RDD 可以使用 persist() 方法或 cache() 方法进行持久化。数据将会在第一次 action 操作时进行计算,并缓存在节点的内存中。Spark 的缓存具有容错机制,如果一个缓存的 RDD 的某个分区丢失了,Spark 将按照原来的计算过程,自动重新计算并进行缓存。

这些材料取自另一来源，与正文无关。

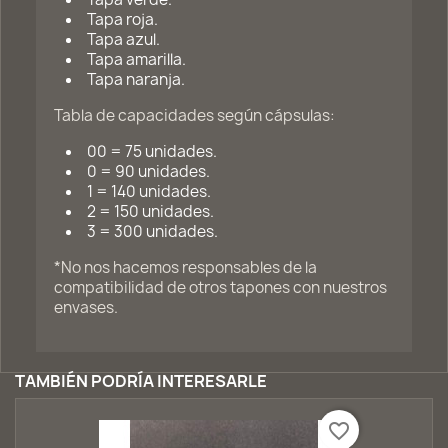
Tapa roja.
Tapa azul.
Tapa amarilla.
Tapa naranja.
Tabla de capacidades según cápsulas:
00 = 75 unidades.
0 = 90 unidades.
1 = 140 unidades.
2 = 150 unidades.
3 = 300 unidades.
*No nos hacemos responsables de la
compatibilidad de otros tapones con nuestros
envases.
TAMBIÉN PODRÍA INTERESARLE
favorite_border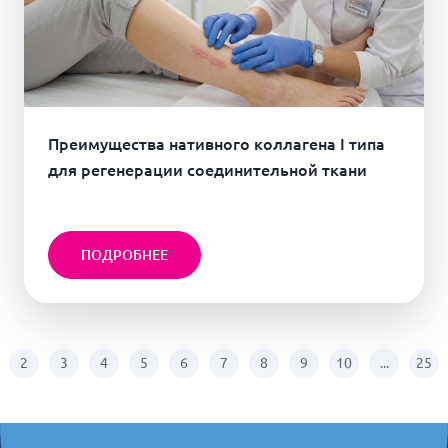
Преимущества нативного коллагена I типа
для регенерации соединительной ткани
ПОДРОБНЕЕ
2
3
4
5
6
7
8
9
10
...
25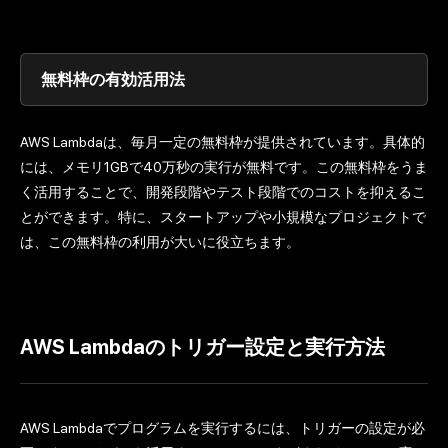
無料枠の有効活用法
AWS Lambdaは、毎月一定の無料枠が提供されています。具体的
には、メモリ1GBで40万秒の実行が無料です。この無料枠をうま
く活用することで、開発段階やテスト段階でのコストを抑えるこ
とができます。特に、スタートアップや小規模なプロジェクトで
は、この無料枠の利用が大いに役立ちます。
AWS Lambdaのトリガー設定と実行方法
AWS Lambdaでプログラムを実行するには、トリガーの設定が必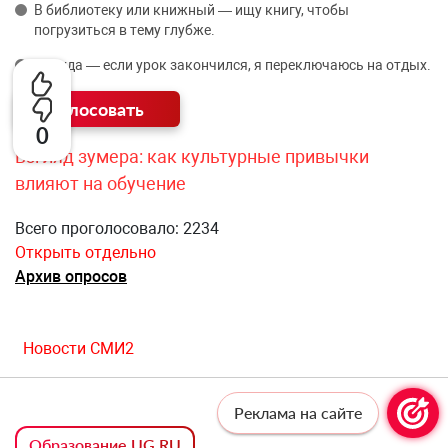
В библиотеку или книжный — ищу книгу, чтобы
погрузиться в тему глубже.
Никуда — если урок закончился, я переключаюсь на отдых.
0
Взгляд зумера: как культурные привычки
влияют на обучение
Всего проголосовало: 2234
Открыть отдельно
Архив опросов
Новости СМИ2
Реклама на сайте
Образование UG.RU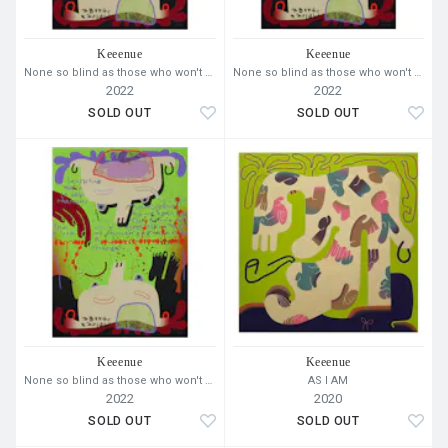
※本展出品作品のうち、キャンバス平面作品はエントリー
Keeenue
Keeenue
None so blind as those who won't see
None so blind as those who won't see
制による抽選販売を行います。エントリー販売の詳細は、
2022
2022
下記ページをご覧ください。
SOLD OUT
SOLD OUT
＜HOW TO ENTRY＞
https://oil.bijutsutecho.com/special/150
Keeenue
Keeenue
None so blind as those who won't see
AS I AM
2022
2020
SOLD OUT
SOLD OUT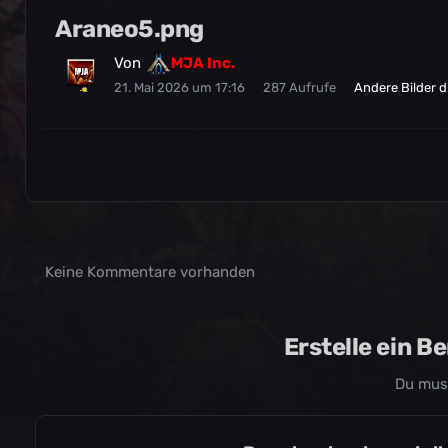
Araneo5.png
Von
MJA Inc.
21. Mai 2026 um 17:16
287 Aufrufe
Andere Bilder 
Keine Kommentare vorhanden
Erstelle ein 
Du mus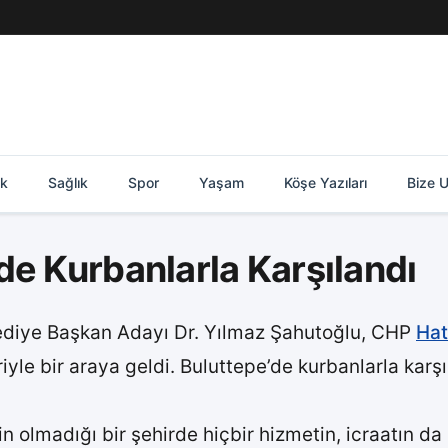
ik
Sağlık
Spor
Yaşam
Köşe Yazıları
Bize U
de Kurbanlarla Karşılandı
diye Başkan Adayı Dr. Yılmaz Şahutoğlu, CHP
Hat
iyle bir araya geldi. Buluttepe’de kurbanlarla kar
ğin olmadığı bir şehirde hiçbir hizmetin, icraatın 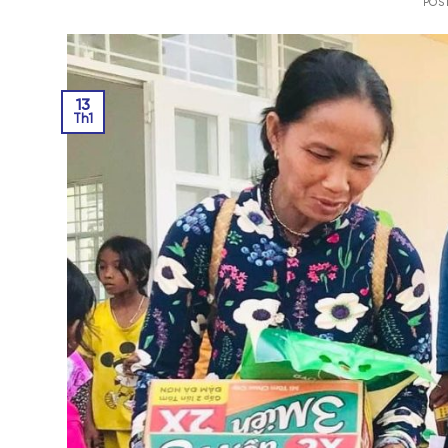
POS
13
Th1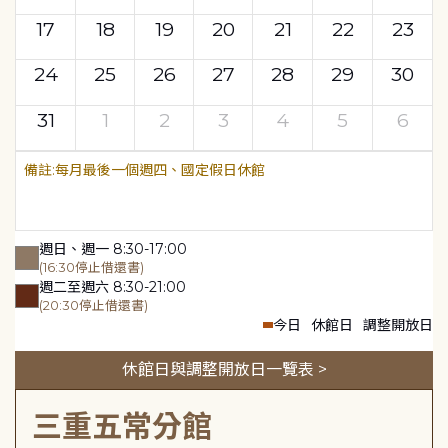
17
18
19
20
21
22
23
24
25
26
27
28
29
30
31
1
2
3
4
5
6
每月最後一個週四、國定假日休館
週日、週一 8:30-17:00
(16:30停止借還書)
週二至週六 8:30-21:00
(20:30停止借還書)
今日
休館日
調整開放日
休館日與調整開放日一覽表 >
三重五常分館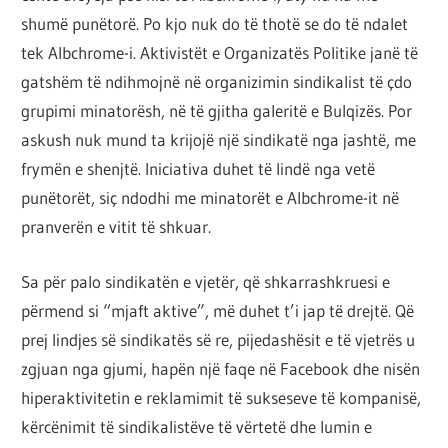
shumë punëtorë. Po kjo nuk do të thotë se do të ndalet
tek Albchrome-i. Aktivistët e Organizatës Politike janë të
gatshëm të ndihmojnë në organizimin sindikalist të çdo
grupimi minatorësh, në të gjitha galeritë e Bulqizës. Por
askush nuk mund ta krijojë një sindikatë nga jashtë, me
frymën e shenjtë. Iniciativa duhet të lindë nga vetë
punëtorët, siç ndodhi me minatorët e Albchrome-it në
pranverën e vitit të shkuar.
Sa për palo sindikatën e vjetër, që shkarrashkruesi e
përmend si “mjaft aktive”, më duhet t’i jap të drejtë. Që
prej lindjes së sindikatës së re, pijedashësit e të vjetrës u
zgjuan nga gjumi, hapën një faqe në Facebook dhe nisën
hiperaktivitetin e reklamimit të sukseseve të kompanisë,
kërcënimit të sindikalistëve të vërtetë dhe lumin e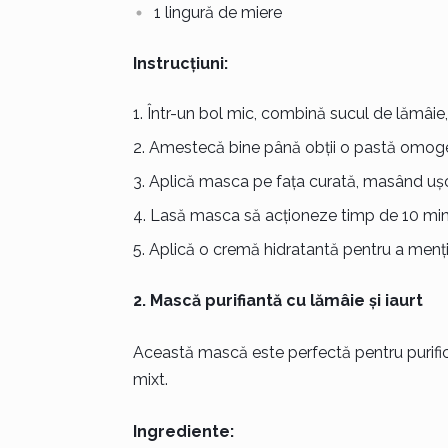
1 lingură de miere
Instrucțiuni:
Într-un bol mic, combină sucul de lămâie,
Amestecă bine până obții o pastă omog
Aplică masca pe fața curată, masând ușor 
Lasă masca să acționeze timp de 10 minu
Aplică o cremă hidratantă pentru a menți
2. Mască purifiantă cu lămâie și iaurt
Această mască este perfectă pentru purificare
mixt.
Ingrediente: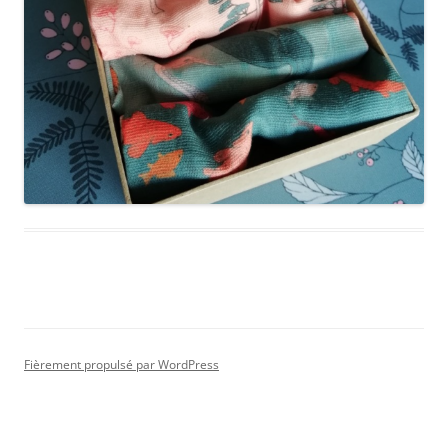
Fièrement propulsé par WordPress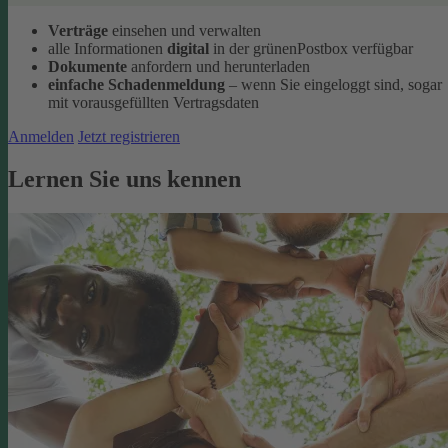
Verträge
einsehen und verwalten
alle Informationen
digital
in der grünenPostbox verfügbar
Dokumente
anfordern und herunterladen
einfache Schadenmeldung
– wenn Sie eingeloggt sind, sogar
mit vorausgefüllten Vertragsdaten
Anmelden
Jetzt registrieren
Lernen Sie uns kennen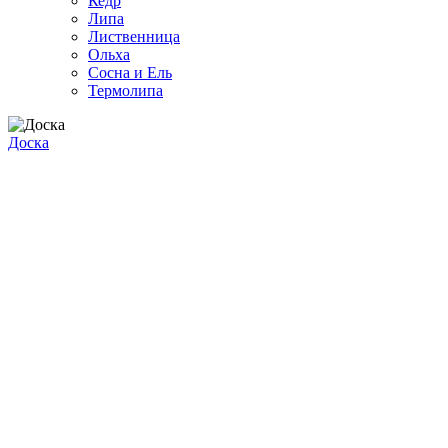
Кедр
Липа
Лиственница
Ольха
Сосна и Ель
Термолипа
Доска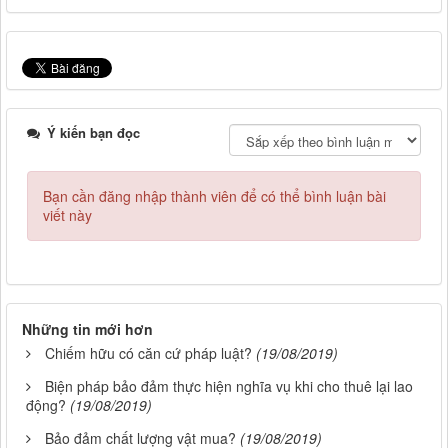
Ý kiến bạn đọc
Bạn cần đăng nhập thành viên để có thể bình luận bài
viết này
Những tin mới hơn
Chiếm hữu có căn cứ pháp luật?
(19/08/2019)
Biện pháp bảo đảm thực hiện nghĩa vụ khi cho thuê lại lao
động?
(19/08/2019)
Bảo đảm chất lượng vật mua?
(19/08/2019)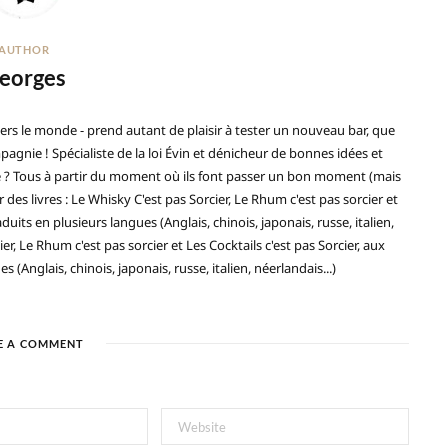
AUTHOR
eorges
ers le monde - prend autant de plaisir à tester un nouveau bar, que
gnie ! Spécialiste de la loi Évin et dénicheur de bonnes idées et
ré ? Tous à partir du moment où ils font passer un bon moment (mais
 des livres : Le Whisky C'est pas Sorcier, Le Rhum c'est pas sorcier et
duits en plusieurs langues (Anglais, chinois, japonais, russe, italien,
ier, Le Rhum c'est pas sorcier et Les Cocktails c'est pas Sorcier, aux
(Anglais, chinois, japonais, russe, italien, néerlandais...)
E A COMMENT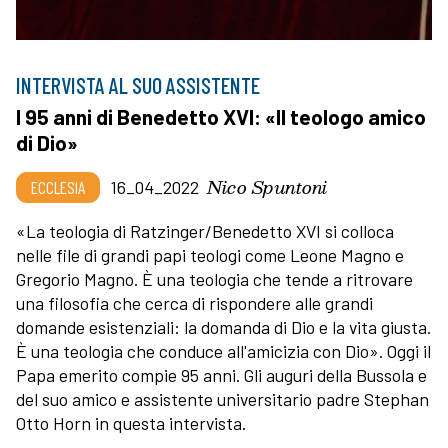
INTERVISTA AL SUO ASSISTENTE
I 95 anni di Benedetto XVI: «Il teologo amico
di Dio»
Nico Spuntoni
ECCLESIA
16_04_2022
«La teologia di Ratzinger/Benedetto XVI si colloca
nelle file di grandi papi teologi come Leone Magno e
Gregorio Magno. È una teologia che tende a ritrovare
una filosofia che cerca di rispondere alle grandi
domande esistenziali: la domanda di Dio e la vita giusta.
È una teologia che conduce all'amicizia con Dio». Oggi il
Papa emerito compie 95 anni. Gli auguri della Bussola e
del suo amico e assistente universitario padre Stephan
Otto Horn in questa intervista.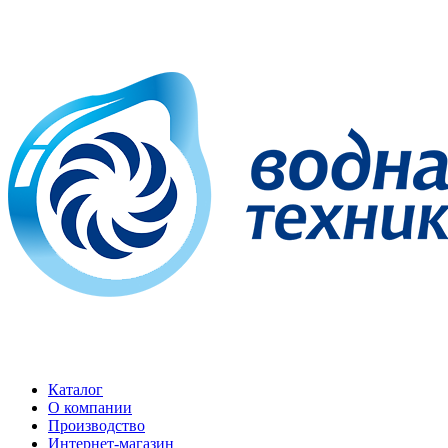
Каталог
О компании
Производство
Интернет-магазин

代码改动:在每次建表时调用.cache()函数,使其存储在内存中。以supplier为例:
val data = spark.sparkContext.textFile("file:///usr/local/spark/spark-3.0.0-bin-hadoop2.7/tpc-h/data/supplier.tbl").map(_.split('|')).map(p => Supplier(p(0).toInt, p(1).toString,p(2).toString,p(3).toInt,p(4).toString,p(5).toDouble,p(6).toString)).toDF().cache()
运行时间结果如下:
查询语句名称 | 原执行时间 | 改进后执行时间 | 倍数 |
---|---|---|---|
sql_1 | 1.1min | 1.1min | 1.00 |
sql_2 | 2.0min | 25s | 4.80 |
sql_3 | 1.5min | 24s | 3.75 |
sql_4 | 1.7min | 14s | 7.29 |
sql_5 | 2.0min | 19s | 6.31 |
sql_6 | 40s | 5s | 8.00 |
sql_7 | 2.4min | 16s | 9.00 |
sql_8 | 2.2min | 13s | 10.15 |
sql_9 | 2.4min | 37s | 3.89 |
sql_10 | 1.4min | 26s | 3.23 |
sql_11 | 45s | 6s | 7.50 |
sql_12 | 60s | 13s | 4.61 |
sql_13 | 32s | 12s | 2.67 |
sql_14 | 57s | 6s | 9.50 |
sql_15 | 1.8min | 33s | 3.27 |
sql_16 | 57s | 32s | 1.78 |
sql_17 | 1.7min | 18s | 5.67 |
sql_18 | 2.0min | 18s | 6.67 |
sql_19 | 48s | 9s | 5.33 |
sql_20 | 1.7min | 16s | 6.38 |
sql_21 | 3.2min | 24s | 8.00 |
sql_22 | 30s | 12s | 2.50 |
对比可看出,持久化优化效果较为明显,执行时间范围由原本的13min优化到了1030s,基本都在1min甚至0.5min以内,经计算得平均每条运行时间优化倍数为5.5136倍。由此可见,持久化优化效果十分明显。
5.4 Spark多核运行
在运行spark时可以设置spark的核数:
./bin/spark-shell --master local[12]
以下两张图分别为单核(cores=1)和多核(cores=12)下运行的参数情况:
而具体执行时间如下:
查询语句 | 原执行时间 | 改进后执行时间 | 倍数 |
---|---|---|---|
sql_1 | 1.1min | 28s | 2.36 |
sql_2 | 2.0min | 54s | 2.22 |
sql_3 | 1.5min | 42s | 2.14 |
sql_4 | 1.7min | 34s | 3.00 |
sql_5 | 2.0min | 1.0min | 2.00 |
sql_6 | 40s | 14s | 2.86 |
sql_7 | 2.4min | 1.1min | 2.18 |
sql_8 | 2.2min | 53s | 2.49 |
sql_9 | 2.4min | 1.1min | 2.18 |
sql_10 | 1.4min | 37s | 2.27 |
sql_11 | 45s | 20s | 2.25 |
sql_12 | 60s | 24s | 2.50 |
sql_13 | 32s | 13s | 2.46 |
sql_14 | 57s | 19s | 3.00 |
sql_15 | 1.8min | 36s | 3.00 |
sql_16 | 57s | 26s | 2.19 |
sql_17 | 1.7min | 40s | 2.55 |
sql_18 | 2.0min | 47s | 2.55 |
sql_19 | 48s | 19s | 2.52 |
sql_20 | 1.7min | 43s | 2.37 |
sql_21 | 3.2min | 1.7min | 1.88 |
sql_22 | 30s | 16s | 1.88 |
经计算可得,其平均值为2.40,即平均优化后查询速度为优化前的2.40倍。可见优化效果较为明显。
5.5 虚拟机设置
将虚拟机核数(处理器)从1设置为2,查看效果
而具体到每条查询来看
查询语句 | 原执行时间 | 改进后执行时间 | 倍数 |
---|---|---|---|
sql_1 | 1.1min | 27s | 2.44 |
sql_2 | 2.0min | 1.1min | 1.82 |
sql_3 | 1.5min | 1.1min | 1.36 |
sql_4 | 1.7min | 26s | 3.92 |
sql_5 | 2.0min | 55s | 2.18 |
sql_6 | 40s | 13s | 3.08 |
sql_7 | 2.4min | 56s | 2.57 |
sql_8 | 2.2min | 48s | 2.75 |
sql_9 | 2.4min | 56s | 2.57 |
sql_10 | 1.4min | 32s | 2.63 |
sql_11 | 45s | 20s | 2.25 |
sql_12 | 60s | 21s | 2.86 |
sql_13 | 32s | 11s | 2.91 |
sql_14 | 57s | 19s | 3.00 |
sql_15 | 1.8min | 38s | 2.84 |
sql_16 | 57s | 23s | 2.48 |
sql_17 | 1.7min | 35s | 2.91 |
sql_18 | 2.0min | 42s | 2.86 |
sql_19 | 48s | 18s | 2.67 |
sql_20 | 1.7min | 39s | 2.61 |
sql_21 | 3.2min | 1.2min | 2.67 |
sql_22 | 30s | 13s | 2.31 |
经计算,虚拟机核数改进后平均速度改进倍数约为2.6223,较为显著。
6.结果与分析
在对22条查询语句的测试与优化中,我们发现在各种优化方式的效果排名如下:持久化优化(5.5136倍) > shuffle优化(2.8327) > 虚拟机多核运行(2.6223) > Spark 多核运行(2.40),其中持久化优化效果显著优于其他三种优化方式。
除此之外,我们也关注了数据分区、数据倾斜等方法,但是该数据集数据安排较为合理,各查询语句之间时间差不明显;而tpc-h的数据时间以天划分、数量巨大,难以根据时间做数据分区。
7.心得体会
通过这次实习,我们了解了tpc-h这一benchmark,通过对tpc-h的22条查询,我们深入体验了spark的建表操作以及查询操作,并且在该22条查询语句的基础上尝试了各种优化,通过这一系列实验,对spark的数据建立、数据存储、查询操作、优化方法以及相关原理都有了较为深刻的了解与体会。